(TASK PROMPT)
For every line of the records below that holds "صيانة", add one. Give only the final total.

-*-

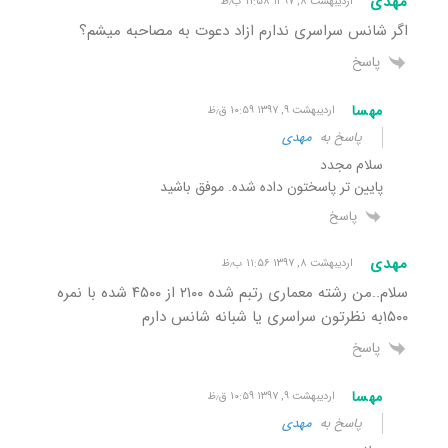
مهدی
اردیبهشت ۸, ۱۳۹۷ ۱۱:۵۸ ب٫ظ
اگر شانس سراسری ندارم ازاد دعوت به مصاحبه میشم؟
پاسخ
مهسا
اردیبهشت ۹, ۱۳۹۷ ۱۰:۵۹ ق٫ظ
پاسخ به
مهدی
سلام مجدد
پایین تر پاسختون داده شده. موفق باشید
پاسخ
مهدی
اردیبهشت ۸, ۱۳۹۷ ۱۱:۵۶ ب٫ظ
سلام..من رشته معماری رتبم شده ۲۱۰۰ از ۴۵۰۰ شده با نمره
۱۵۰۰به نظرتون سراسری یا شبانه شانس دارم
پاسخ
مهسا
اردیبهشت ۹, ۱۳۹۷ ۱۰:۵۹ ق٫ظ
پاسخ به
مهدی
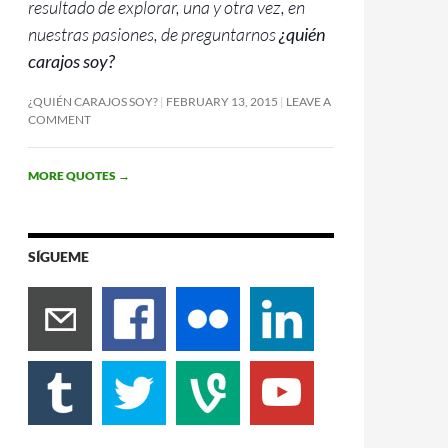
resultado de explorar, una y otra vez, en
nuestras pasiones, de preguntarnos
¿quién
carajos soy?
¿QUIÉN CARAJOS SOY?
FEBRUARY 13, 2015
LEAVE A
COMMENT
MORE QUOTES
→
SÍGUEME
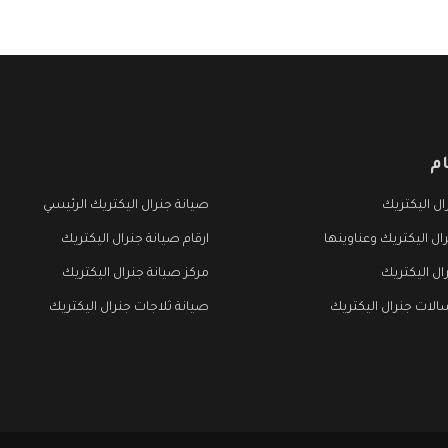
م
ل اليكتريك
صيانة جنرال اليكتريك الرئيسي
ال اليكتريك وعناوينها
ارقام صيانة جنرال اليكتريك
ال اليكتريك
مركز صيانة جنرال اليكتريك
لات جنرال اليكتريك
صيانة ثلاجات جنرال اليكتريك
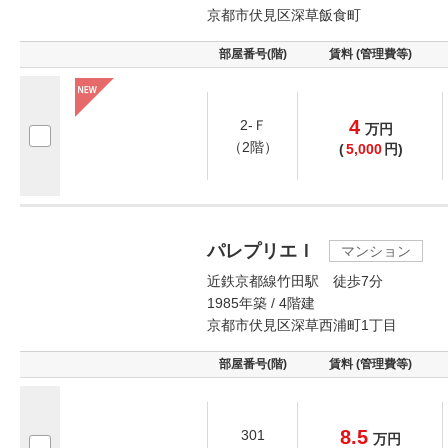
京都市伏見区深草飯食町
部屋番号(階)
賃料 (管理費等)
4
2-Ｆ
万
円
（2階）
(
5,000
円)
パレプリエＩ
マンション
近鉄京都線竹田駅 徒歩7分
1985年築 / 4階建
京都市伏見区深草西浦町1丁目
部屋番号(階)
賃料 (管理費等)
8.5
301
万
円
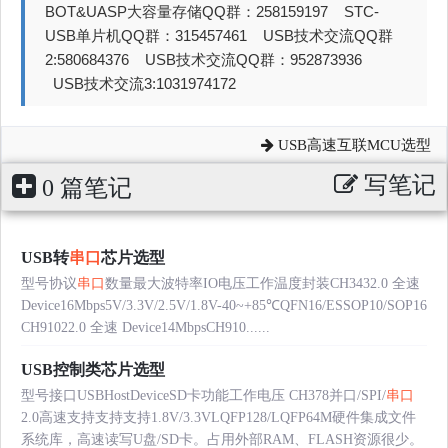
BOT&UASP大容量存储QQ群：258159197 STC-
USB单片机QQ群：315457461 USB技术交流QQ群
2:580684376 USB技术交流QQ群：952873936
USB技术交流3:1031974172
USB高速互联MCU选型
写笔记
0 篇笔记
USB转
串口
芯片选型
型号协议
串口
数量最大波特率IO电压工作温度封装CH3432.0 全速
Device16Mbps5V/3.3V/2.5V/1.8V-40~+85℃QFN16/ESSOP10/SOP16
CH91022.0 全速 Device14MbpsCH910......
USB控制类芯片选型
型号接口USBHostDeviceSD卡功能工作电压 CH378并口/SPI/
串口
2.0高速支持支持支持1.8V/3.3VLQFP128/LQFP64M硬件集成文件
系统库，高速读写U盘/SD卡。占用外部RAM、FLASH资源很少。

-*-

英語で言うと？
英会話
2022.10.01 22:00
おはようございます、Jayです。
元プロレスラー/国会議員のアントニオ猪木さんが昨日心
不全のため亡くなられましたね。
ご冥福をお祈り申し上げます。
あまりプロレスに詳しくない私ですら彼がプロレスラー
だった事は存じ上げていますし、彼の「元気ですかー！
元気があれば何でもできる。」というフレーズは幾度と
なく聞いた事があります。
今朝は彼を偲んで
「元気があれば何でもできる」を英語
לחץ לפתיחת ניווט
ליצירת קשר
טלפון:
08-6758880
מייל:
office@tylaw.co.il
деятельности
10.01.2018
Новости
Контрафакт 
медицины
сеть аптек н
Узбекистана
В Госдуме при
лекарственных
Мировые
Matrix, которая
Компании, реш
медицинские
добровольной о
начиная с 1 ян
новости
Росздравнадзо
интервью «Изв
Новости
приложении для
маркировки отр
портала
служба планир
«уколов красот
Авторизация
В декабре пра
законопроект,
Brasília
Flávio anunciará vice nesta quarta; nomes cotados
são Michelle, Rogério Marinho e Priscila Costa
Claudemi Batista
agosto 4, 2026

-*-

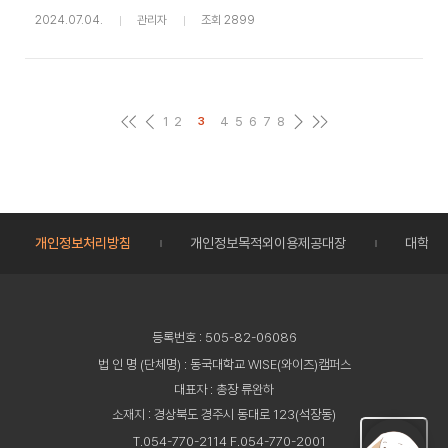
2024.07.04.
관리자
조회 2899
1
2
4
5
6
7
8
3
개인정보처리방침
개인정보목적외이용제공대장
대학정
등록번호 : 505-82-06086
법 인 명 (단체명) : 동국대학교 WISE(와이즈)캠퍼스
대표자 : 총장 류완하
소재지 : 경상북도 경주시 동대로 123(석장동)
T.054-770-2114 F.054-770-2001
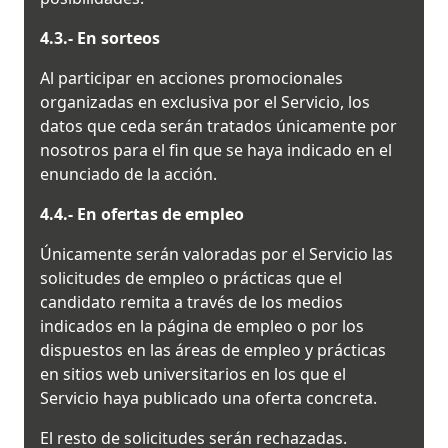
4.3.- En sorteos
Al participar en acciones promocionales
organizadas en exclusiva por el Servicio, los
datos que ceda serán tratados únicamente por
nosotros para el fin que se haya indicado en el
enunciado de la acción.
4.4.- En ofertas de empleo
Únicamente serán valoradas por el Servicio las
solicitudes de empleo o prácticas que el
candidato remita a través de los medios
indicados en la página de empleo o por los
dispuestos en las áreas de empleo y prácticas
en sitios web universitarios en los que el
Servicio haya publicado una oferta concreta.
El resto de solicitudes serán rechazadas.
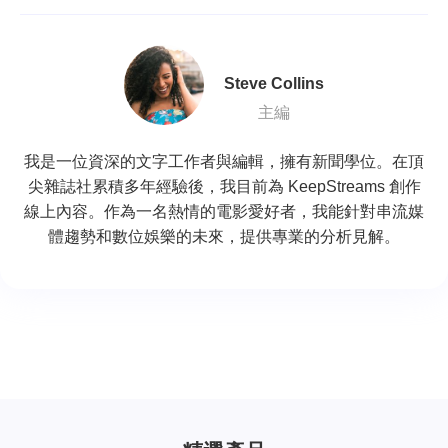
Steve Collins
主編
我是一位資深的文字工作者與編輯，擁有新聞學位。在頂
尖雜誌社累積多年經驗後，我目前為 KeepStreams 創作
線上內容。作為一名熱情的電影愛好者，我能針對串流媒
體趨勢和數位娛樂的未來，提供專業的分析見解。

-*-

(RESULT)
4